Dove c’è giustizia, c’è futuro. Dove c’è giustizia, c’è speranza per le nuove generazioni, affinché possano vivere in un Paese in cui non si ha paura di essere donne. Giulia sarà con noi in quell’aula, insieme a voi, a tutte le anime gentili strappate a questo mondo. Saremo lì, e spero che ci saranno tutte le donne che ancora sognano un futuro senza paura,
le parole affidate ai social dalla sorella Chiara che, ospite a “Cinque minuti”, qualche giorno fa aveva dichiarato di non poter perdonare l’assassino.
Alessandro Impagnatiello condannato all’ergastolo: la sentenza
Impagnatiello era accusato di omicidio volontario pluriaggravato, occultamento di cadavere e interruzione con consensuale di gravidanza (perché, quando la uccise, la compagna 29enne era incinta). Nel corso dell’ultima udienza, la pm Alessia Menegazzo, che insieme alla collega Letizia Mannella rappresenta l’accusa, lo aveva definito un “narcisista, psicopatico, manipolatore”.
E aveva chiesto per lui il massimo della pena con 18 mesi di isolamento diurno. Stessa pena chiesta dall’avvocato Giovanni Cacciapuoti, che assiste i familiari della vittima (il papà Franco, la mamma Loredana e i fratelli Chiara e Mario).

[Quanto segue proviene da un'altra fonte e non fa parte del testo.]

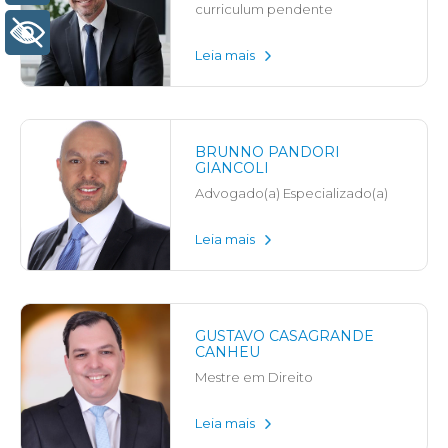
curriculum pendente
+ Acessibilidade
Leia mais
BRUNNO PANDORI
GIANCOLI
Advogado(a) Especializado(a)
Leia mais
GUSTAVO CASAGRANDE
CANHEU
Mestre em Direito
Leia mais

Troppo per la difesa: le legali dell’imputato, Giulia Geradini e Samantha Barbaglia, avevano chiesto di concedergli le attenuanti generiche, riconducendo il capo di imputazione a un omicidio volontario semplice.
La decisione dei giudici è arrivata dopo oltre due ore di camera di consiglio: ergastolo con tre mesi di isolamento diurno. Caduta l’aggravante dei futili motivi.
La ricostruzione dell’omicidio di Giulia Tramontano in aula
Stando a quanto ricostruito nel corso delle 13 udienze del processo, celebrato in 10 mesi, Impagnatiello uccise la compagna – che per diversi mesi aveva avvelenato – di ritorno da un incontro che la stessa aveva avuto a Milano con l’altra ragazza che da circa un anno frequentava.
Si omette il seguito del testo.